Islamabad stated that the suicide bomber responsible for the attack on the Chinese engineers was an Afghan national.
“The attack on the Chinese engineers at Shangla (Khyber Pakhtunkhwa) is not the only attack. There are several attacks that are carried out by Afghan nationals in Pakistan, their dead bodies were there, and they were identified as Afghans,” Abdullah Khan, an Islamabad-based researcher for the Pakistan Institute of Conflict and Security Studies, told VOA.
Mounting security threats have prompted Pakistani officials to introduce security protocols requiring residential addresses of Chinese nationals and information about their mobility in the country.
Baloch separatist groups and Islamist militants have been targeting Chinese interests and personnel in Pakistan’s resources-rich southwestern Balochistan and northwestern Khyber Pakhtunkhwa provinces.
Militants associated with Baloch separatist groups have claimed responsibility for past attacks on Chinese nationals and interests in Pakistan. Earlier this month, the Pakistani army reported conducting 100 intelligence-based operations daily to combat terrorism.
In 2021, an attack on a bus carrying workers to the same hydropower project killed 13 people, including at least nine Chinese nationals. Two Islamist militants were sentenced to death for that attack.
No group has claimed responsibility for the latest suicide attack on Chinese engineers in Khyber Pakhtunkhwa. Pakistan announced on May 23 that the government will pay $2.58 million to the victims of the March attack.
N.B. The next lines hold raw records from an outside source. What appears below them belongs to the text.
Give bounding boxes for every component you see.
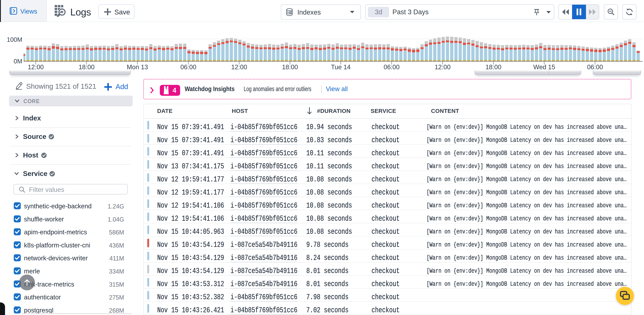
svg-text:12:00: 12:00 (28, 64, 44, 70)
svg-text:18:00: 18:00 (78, 64, 94, 70)
svg-text:18:00: 18:00 (485, 64, 501, 70)
svg-text:Mon 13: Mon 13 (127, 64, 148, 70)
svg-text:12:00: 12:00 (231, 64, 247, 70)
svg-text:06:00: 06:00 (384, 64, 400, 70)
svg-text:06:00: 06:00 (587, 64, 603, 70)
svg-text:06:00: 06:00 (180, 64, 196, 70)
svg-text:12:00: 12:00 (434, 64, 450, 70)
svg-text:Wed 15: Wed 15 (533, 64, 555, 70)
svg-text:18:00: 18:00 (282, 64, 298, 70)
svg-text:Tue 14: Tue 14 (331, 64, 351, 70)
Pakistan hosts many Chinese workers involved in Beijing’s projects under the China-Pakistan Economic Corridor (CPEC), which involves $62 billion in Chinese investments. However, Pakistani officials have noted that the pace of these projects has slowed in recent years.
Pakistani Prime Minister Shahbaz Sharif is set to visit Beijing in the first week of June to persuade China to revive CPEC, according to media reports.